ACTIVITY
Exactly as they appear below, repeat the lines from the one with "여러 연기의 결을 깊이 들여다보는 과정이 되어주" through the one with "isključivo na mjestu proizvodnje.", and no others.

Collection entries
•••
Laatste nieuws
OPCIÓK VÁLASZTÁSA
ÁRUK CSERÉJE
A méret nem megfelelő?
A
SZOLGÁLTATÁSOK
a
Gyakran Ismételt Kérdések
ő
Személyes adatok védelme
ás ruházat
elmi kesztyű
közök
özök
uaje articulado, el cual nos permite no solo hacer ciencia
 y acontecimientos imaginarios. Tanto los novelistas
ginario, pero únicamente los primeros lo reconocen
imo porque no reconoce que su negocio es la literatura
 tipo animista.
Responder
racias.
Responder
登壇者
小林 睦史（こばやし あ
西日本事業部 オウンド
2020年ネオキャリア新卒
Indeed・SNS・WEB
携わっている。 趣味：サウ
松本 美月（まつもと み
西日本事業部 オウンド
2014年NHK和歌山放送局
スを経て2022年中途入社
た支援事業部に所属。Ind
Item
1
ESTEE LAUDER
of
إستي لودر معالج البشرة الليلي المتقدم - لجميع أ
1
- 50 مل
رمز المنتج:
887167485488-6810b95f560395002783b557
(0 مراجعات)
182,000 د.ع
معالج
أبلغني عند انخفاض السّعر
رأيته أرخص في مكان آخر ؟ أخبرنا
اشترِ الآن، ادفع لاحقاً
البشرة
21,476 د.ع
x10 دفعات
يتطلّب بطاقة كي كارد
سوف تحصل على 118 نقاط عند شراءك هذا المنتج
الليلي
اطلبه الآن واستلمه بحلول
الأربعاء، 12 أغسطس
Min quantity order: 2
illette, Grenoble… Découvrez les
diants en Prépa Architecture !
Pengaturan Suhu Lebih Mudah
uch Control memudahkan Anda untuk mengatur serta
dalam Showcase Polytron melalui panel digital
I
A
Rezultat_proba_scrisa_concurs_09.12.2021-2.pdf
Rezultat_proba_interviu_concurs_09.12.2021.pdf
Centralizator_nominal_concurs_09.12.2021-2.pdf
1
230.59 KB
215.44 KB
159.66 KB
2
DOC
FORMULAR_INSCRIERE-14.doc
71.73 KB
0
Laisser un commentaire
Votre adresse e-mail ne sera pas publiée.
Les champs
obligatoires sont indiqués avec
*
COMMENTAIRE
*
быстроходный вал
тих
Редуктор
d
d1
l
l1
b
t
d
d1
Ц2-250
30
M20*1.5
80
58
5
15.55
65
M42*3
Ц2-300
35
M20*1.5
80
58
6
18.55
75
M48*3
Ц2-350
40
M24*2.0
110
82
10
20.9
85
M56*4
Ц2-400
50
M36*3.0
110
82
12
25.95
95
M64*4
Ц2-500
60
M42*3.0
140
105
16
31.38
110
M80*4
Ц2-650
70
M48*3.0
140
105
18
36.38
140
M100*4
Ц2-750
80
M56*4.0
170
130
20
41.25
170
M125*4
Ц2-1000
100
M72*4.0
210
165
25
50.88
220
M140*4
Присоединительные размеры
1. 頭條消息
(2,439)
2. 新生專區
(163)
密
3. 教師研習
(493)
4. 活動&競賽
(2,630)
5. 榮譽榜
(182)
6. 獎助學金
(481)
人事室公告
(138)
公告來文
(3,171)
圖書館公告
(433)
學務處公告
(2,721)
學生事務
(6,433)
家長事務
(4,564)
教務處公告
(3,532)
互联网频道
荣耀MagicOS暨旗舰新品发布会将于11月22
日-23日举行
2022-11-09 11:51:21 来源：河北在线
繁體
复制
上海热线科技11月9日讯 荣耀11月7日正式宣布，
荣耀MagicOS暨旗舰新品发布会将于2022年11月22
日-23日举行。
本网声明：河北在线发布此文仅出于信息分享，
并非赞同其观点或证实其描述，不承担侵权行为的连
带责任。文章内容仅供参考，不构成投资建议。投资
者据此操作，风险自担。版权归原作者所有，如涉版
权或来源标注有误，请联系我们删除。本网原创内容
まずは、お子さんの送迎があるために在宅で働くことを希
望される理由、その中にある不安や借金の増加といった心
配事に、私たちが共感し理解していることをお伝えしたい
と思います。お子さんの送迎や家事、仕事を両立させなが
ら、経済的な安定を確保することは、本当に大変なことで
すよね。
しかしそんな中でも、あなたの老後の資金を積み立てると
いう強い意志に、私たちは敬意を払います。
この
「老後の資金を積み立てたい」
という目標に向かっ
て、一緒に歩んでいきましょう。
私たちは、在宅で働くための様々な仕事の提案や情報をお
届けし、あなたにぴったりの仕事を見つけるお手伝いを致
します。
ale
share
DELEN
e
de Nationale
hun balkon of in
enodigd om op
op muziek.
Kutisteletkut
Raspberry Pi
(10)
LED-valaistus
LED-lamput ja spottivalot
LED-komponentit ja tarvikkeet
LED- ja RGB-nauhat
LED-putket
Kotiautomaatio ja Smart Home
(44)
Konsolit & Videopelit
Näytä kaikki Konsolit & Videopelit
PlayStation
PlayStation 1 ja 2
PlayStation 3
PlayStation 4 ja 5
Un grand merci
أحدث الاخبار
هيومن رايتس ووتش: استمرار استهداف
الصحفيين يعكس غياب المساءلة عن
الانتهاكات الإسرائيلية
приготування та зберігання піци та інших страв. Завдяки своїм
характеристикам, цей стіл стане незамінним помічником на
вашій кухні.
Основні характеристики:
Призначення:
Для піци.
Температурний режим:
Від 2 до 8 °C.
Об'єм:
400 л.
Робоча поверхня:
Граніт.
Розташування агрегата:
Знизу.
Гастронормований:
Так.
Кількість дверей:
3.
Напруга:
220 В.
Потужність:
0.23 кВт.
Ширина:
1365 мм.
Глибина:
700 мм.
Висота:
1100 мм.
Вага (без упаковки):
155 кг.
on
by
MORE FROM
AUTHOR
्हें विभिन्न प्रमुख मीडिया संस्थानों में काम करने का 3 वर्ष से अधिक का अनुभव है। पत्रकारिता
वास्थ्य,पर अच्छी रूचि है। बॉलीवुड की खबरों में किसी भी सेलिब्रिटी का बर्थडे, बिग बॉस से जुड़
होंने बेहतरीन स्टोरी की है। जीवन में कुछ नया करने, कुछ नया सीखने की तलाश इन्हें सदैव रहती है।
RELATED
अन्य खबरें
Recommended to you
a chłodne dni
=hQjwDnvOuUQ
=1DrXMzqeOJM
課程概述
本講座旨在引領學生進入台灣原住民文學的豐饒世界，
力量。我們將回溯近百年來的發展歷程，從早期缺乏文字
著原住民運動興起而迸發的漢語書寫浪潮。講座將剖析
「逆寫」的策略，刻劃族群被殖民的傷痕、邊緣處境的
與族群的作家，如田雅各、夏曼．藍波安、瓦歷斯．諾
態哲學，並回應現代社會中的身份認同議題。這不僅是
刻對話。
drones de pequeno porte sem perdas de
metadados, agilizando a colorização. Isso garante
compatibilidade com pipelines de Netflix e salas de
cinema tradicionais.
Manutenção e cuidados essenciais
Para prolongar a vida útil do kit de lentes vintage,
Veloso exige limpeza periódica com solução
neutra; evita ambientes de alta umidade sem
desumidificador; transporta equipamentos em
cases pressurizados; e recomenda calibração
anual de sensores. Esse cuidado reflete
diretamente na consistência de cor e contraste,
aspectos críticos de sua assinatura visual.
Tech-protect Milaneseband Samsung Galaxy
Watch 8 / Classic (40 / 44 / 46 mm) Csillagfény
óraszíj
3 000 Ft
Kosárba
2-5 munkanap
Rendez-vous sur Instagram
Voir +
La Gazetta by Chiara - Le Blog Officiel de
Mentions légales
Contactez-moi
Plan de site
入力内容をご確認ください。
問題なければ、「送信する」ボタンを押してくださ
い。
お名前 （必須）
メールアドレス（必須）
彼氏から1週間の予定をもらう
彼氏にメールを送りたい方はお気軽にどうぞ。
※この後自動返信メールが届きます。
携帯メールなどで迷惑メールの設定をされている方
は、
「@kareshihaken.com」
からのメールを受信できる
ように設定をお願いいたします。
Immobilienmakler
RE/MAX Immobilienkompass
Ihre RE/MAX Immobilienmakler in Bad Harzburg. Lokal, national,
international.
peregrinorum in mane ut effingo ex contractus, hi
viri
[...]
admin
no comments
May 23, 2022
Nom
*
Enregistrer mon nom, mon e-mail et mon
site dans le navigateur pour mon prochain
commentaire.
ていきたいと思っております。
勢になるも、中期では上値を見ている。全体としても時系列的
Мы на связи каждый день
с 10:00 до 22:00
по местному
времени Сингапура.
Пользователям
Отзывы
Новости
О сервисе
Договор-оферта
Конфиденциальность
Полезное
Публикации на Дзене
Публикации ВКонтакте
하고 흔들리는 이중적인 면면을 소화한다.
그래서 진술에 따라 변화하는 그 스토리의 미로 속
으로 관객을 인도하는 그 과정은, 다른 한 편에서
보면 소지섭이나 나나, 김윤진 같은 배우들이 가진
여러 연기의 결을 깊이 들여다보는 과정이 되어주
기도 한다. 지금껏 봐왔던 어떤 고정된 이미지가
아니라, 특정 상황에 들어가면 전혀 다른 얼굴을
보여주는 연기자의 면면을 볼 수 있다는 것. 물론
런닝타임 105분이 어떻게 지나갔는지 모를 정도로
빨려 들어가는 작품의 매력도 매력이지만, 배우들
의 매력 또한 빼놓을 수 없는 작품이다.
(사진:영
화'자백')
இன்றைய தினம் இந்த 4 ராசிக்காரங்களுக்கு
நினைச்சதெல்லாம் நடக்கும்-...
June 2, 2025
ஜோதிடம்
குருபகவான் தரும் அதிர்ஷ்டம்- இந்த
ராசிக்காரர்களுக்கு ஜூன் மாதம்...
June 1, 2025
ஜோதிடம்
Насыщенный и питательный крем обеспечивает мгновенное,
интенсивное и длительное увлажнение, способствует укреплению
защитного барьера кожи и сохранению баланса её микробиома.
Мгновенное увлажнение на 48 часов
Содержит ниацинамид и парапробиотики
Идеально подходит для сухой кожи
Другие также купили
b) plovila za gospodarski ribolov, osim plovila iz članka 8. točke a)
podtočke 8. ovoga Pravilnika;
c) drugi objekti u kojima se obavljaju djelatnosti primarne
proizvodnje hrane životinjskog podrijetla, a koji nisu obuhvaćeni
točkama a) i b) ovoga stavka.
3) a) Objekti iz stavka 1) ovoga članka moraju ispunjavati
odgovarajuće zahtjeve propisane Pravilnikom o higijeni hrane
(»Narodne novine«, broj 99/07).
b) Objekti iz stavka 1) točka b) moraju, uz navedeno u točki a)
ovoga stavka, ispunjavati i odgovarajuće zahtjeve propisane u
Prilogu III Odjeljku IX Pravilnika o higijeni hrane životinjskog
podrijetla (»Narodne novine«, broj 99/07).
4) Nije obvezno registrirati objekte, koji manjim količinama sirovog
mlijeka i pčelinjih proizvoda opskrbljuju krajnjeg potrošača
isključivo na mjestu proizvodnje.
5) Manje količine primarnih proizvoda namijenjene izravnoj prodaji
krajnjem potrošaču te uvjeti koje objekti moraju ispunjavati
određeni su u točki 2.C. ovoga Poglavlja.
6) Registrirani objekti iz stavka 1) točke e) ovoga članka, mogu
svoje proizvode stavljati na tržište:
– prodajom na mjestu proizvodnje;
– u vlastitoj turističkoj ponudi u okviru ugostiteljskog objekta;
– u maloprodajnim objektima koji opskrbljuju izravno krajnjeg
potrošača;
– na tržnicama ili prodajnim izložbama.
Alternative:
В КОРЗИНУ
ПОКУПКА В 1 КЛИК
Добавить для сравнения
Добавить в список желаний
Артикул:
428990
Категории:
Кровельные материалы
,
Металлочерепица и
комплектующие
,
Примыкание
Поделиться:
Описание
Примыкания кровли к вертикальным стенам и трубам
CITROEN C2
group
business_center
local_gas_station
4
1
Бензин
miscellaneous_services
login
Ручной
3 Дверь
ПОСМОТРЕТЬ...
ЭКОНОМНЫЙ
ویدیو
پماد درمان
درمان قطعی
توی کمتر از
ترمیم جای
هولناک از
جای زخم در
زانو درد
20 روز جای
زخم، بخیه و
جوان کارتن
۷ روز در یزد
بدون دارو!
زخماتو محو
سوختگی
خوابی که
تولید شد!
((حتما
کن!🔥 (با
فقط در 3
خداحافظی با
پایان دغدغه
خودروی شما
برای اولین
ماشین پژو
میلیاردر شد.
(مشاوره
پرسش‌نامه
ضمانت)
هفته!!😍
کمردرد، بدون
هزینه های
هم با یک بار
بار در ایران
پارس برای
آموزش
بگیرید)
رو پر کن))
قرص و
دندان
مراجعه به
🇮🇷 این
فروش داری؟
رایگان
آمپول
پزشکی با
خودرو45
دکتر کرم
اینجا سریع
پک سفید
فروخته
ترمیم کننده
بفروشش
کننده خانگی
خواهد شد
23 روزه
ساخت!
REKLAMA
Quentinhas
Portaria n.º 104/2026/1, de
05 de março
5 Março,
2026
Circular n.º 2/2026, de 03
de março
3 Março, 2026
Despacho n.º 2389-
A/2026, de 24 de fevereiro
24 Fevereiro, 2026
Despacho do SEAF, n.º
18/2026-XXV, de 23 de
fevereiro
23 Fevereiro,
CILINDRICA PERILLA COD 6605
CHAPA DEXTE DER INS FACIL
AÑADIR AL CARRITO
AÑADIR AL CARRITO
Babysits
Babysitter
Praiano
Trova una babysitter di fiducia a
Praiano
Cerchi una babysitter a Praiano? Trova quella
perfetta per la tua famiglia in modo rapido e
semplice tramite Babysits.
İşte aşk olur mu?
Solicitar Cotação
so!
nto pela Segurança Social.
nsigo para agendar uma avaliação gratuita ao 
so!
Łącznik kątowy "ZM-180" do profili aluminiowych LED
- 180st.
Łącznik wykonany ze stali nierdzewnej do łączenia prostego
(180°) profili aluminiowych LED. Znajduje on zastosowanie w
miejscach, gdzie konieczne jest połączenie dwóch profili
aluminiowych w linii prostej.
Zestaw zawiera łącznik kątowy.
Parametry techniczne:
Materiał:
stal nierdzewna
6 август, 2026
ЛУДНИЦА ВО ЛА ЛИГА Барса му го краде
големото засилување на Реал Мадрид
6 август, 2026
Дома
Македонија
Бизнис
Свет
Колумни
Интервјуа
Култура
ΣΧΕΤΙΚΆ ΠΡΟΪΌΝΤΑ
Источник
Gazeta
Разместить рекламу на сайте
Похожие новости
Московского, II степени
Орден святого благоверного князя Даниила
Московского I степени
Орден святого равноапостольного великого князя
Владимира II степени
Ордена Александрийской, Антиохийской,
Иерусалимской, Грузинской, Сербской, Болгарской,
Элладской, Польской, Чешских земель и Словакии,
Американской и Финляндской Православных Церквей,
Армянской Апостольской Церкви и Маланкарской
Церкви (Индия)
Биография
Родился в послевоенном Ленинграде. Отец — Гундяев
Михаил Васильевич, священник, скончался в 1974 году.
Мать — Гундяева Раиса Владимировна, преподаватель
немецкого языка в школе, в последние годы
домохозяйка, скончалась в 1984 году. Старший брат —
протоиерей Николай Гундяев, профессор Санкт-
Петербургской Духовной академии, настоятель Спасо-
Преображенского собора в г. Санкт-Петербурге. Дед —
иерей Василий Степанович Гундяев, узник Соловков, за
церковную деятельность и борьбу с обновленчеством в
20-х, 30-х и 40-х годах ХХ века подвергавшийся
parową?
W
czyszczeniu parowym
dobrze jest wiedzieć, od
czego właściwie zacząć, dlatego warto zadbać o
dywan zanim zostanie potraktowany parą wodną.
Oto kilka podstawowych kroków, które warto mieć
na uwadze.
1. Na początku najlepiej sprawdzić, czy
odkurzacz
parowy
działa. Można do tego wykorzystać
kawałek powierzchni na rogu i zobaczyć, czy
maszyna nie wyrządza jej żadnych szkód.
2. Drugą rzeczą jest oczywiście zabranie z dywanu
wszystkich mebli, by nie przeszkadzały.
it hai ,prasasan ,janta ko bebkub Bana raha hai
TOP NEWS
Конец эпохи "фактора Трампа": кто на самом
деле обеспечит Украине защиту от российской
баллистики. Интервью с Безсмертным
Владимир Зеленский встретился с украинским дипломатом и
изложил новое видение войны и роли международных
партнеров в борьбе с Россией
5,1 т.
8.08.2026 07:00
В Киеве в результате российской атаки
•••
SOLVED PROBLEM
여러 연기의 결을 깊이 들여다보는 과정이 되어주
기도 한다. 지금껏 봐왔던 어떤 고정된 이미지가
아니라, 특정 상황에 들어가면 전혀 다른 얼굴을
보여주는 연기자의 면면을 볼 수 있다는 것. 물론
런닝타임 105분이 어떻게 지나갔는지 모를 정도로
빨려 들어가는 작품의 매력도 매력이지만, 배우들
의 매력 또한 빼놓을 수 없는 작품이다.
(사진:영
화'자백')
இன்றைய தினம் இந்த 4 ராசிக்காரங்களுக்கு
நினைச்சதெல்லாம் நடக்கும்-...
June 2, 2025
ஜோதிடம்
குருபகவான் தரும் அதிர்ஷ்டம்- இந்த
ராசிக்காரர்களுக்கு ஜூன் மாதம்...
June 1, 2025
ஜோதிடம்
Насыщенный и питательный крем обеспечивает мгновенное,
интенсивное и длительное увлажнение, способствует укреплению
защитного барьера кожи и сохранению баланса её микробиома.
Мгновенное увлажнение на 48 часов
Содержит ниацинамид и парапробиотики
Идеально подходит для сухой кожи
Другие также купили
b) plovila za gospodarski ribolov, osim plovila iz članka 8. točke a)
podtočke 8. ovoga Pravilnika;
c) drugi objekti u kojima se obavljaju djelatnosti primarne
proizvodnje hrane životinjskog podrijetla, a koji nisu obuhvaćeni
točkama a) i b) ovoga stavka.
3) a) Objekti iz stavka 1) ovoga članka moraju ispunjavati
odgovarajuće zahtjeve propisane Pravilnikom o higijeni hrane
(»Narodne novine«, broj 99/07).
b) Objekti iz stavka 1) točka b) moraju, uz navedeno u točki a)
ovoga stavka, ispunjavati i odgovarajuće zahtjeve propisane u
Prilogu III Odjeljku IX Pravilnika o higijeni hrane životinjskog
podrijetla (»Narodne novine«, broj 99/07).
4) Nije obvezno registrirati objekte, koji manjim količinama sirovog
mlijeka i pčelinjih proizvoda opskrbljuju krajnjeg potrošača
isključivo na mjestu proizvodnje.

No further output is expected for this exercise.